Wczoraj, półtora miesiąca po drugiej turze wyborów prezydenckich, w których zwyciężył kandydat Bractwa Muzułmańskiego Mohamed Mursi, powołany przez niego premier ogłosił powstanie gabinetu. Jest w nim 35 ministrów.
Wśród nich znajduje się wciąż chyba najważniejszy człowiek w kraju – szef Najwyższej Rady Sił Zbrojnych marszałek Mohamed Husajn Tantawi. Jest ministrem obrony od ponad20 lat, był jednym z najbliższych współpracowników obalonego w lutym 2011 r. prezydenta Hosniego Mubaraka. Można się tylko domyślać, jak premier Hiszam Kandil, do niedawna słabo znany minister nawadniania, będzie sobie radził z wydawaniem poleceń marszałkowi.
Kilka innych kluczowych ministerstw, w tym dyplomacji i finansów, również zachowowało szefów z dawnego rządu, wybranego przez radę wojskowych. I do niedawna krytykowanego przez Bractwo Muzułmańskie.
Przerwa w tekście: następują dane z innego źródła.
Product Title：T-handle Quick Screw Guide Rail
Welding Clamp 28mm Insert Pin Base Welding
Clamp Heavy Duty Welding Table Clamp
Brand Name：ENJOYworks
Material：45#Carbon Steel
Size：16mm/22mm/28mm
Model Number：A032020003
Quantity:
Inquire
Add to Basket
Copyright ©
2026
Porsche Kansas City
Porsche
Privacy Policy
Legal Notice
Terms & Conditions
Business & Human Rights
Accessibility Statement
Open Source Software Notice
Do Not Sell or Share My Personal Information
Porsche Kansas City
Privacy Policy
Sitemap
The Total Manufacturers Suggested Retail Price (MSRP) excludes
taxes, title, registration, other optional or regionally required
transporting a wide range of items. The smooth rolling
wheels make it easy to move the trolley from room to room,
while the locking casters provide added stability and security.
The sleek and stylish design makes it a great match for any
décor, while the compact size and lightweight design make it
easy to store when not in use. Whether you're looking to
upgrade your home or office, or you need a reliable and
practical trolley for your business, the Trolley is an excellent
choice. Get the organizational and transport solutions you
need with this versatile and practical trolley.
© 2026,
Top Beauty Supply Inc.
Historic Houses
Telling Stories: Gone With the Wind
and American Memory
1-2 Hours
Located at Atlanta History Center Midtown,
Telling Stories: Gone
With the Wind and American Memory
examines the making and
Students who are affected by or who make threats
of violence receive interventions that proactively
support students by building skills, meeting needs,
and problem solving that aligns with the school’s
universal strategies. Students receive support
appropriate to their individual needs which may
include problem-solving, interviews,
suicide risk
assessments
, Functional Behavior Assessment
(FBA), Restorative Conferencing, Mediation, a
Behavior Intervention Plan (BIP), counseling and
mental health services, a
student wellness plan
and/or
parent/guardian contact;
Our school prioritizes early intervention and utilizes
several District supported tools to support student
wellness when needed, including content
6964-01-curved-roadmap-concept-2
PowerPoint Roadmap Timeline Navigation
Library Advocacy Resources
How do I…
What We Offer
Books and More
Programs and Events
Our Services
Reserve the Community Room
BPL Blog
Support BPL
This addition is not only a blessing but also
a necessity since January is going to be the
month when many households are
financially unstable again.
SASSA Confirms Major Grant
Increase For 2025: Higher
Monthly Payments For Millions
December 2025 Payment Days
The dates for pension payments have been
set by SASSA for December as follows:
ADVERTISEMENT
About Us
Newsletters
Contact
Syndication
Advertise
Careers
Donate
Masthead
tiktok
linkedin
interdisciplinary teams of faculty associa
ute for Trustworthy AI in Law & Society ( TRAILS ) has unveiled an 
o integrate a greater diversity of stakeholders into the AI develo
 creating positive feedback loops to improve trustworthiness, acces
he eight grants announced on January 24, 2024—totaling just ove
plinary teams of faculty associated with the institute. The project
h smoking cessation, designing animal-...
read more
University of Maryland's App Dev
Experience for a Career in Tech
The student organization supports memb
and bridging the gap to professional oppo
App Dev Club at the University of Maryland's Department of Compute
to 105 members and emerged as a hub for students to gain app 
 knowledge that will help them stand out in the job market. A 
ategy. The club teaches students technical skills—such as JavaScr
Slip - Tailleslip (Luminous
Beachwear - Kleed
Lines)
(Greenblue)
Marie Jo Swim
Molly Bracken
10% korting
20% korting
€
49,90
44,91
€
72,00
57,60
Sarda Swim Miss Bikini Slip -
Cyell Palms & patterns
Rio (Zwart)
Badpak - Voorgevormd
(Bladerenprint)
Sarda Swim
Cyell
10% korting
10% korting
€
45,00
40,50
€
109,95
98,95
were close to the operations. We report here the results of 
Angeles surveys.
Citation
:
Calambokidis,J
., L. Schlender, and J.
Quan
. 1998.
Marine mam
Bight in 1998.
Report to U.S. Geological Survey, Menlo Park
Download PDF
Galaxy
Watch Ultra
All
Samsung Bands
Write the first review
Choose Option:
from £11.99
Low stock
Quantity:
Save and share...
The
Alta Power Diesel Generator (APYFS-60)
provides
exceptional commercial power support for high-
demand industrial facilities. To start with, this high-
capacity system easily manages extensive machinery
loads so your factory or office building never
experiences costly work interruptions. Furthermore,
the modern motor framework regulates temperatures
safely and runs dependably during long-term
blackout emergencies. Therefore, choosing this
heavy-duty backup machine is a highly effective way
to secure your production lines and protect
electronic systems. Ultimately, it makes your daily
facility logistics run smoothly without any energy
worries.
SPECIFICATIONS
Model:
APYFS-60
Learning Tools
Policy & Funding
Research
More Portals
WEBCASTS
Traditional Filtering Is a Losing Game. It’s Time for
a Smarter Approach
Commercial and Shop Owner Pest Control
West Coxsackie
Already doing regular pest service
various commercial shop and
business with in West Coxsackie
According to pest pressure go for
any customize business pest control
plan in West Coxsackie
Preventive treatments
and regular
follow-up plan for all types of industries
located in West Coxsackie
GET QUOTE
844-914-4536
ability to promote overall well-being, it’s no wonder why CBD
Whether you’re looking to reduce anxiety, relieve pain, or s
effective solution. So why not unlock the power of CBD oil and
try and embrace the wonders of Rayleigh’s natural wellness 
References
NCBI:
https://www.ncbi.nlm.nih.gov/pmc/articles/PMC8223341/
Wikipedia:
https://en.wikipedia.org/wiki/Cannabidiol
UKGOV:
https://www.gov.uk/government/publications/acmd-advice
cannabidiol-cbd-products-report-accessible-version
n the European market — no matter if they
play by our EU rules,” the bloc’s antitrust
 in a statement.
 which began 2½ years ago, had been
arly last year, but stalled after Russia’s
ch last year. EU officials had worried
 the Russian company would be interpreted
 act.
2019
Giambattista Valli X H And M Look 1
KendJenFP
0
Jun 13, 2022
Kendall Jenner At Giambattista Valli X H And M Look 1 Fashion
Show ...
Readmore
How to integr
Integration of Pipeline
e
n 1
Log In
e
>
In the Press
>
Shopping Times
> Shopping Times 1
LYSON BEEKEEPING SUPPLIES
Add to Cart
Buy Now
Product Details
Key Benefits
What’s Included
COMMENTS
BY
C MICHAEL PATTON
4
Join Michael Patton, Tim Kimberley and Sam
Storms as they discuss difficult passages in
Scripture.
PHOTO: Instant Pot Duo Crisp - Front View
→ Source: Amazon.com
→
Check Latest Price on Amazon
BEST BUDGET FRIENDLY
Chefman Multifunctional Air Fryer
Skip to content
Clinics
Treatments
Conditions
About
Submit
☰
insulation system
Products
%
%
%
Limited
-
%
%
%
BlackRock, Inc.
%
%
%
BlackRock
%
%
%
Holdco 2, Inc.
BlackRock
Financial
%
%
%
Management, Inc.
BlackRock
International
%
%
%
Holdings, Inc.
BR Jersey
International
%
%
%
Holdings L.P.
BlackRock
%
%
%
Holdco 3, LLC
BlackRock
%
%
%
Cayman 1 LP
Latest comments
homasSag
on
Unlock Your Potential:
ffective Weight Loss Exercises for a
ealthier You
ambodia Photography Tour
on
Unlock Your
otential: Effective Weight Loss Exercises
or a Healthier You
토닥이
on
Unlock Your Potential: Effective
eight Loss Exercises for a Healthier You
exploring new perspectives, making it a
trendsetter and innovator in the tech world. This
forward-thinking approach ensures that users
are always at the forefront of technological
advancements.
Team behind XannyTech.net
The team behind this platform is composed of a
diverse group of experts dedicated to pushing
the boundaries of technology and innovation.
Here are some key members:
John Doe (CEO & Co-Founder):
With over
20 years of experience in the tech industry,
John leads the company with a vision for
Na dodatek islamistyczny prezydent Mursi mianował wczoraj poprzedniego, wspieranego przez generałów, premiera Kamala al Ganzuriego swoim doradcą.
Pozostawienie w gabinecie ludzi dawnego reżimu, zwłaszcza na stanowiskach ważnych z punktu widzenia kontaktów międzynarodowych, to posunięcie pragmatyczne. Tym bardziej że już za parę dni rząd ma się zastanawiać, jak uzyskać pożyczkę z MFW.
Bractwo Muzułmańskie wydelegowało do rządu czterech liderów. I to do szefowania ministerstwom nierzucającym się w oczy Zachodowi, związanym z edukacją czy budownictwem. Jeden z nich objął bardziej widoczny resort – informacji.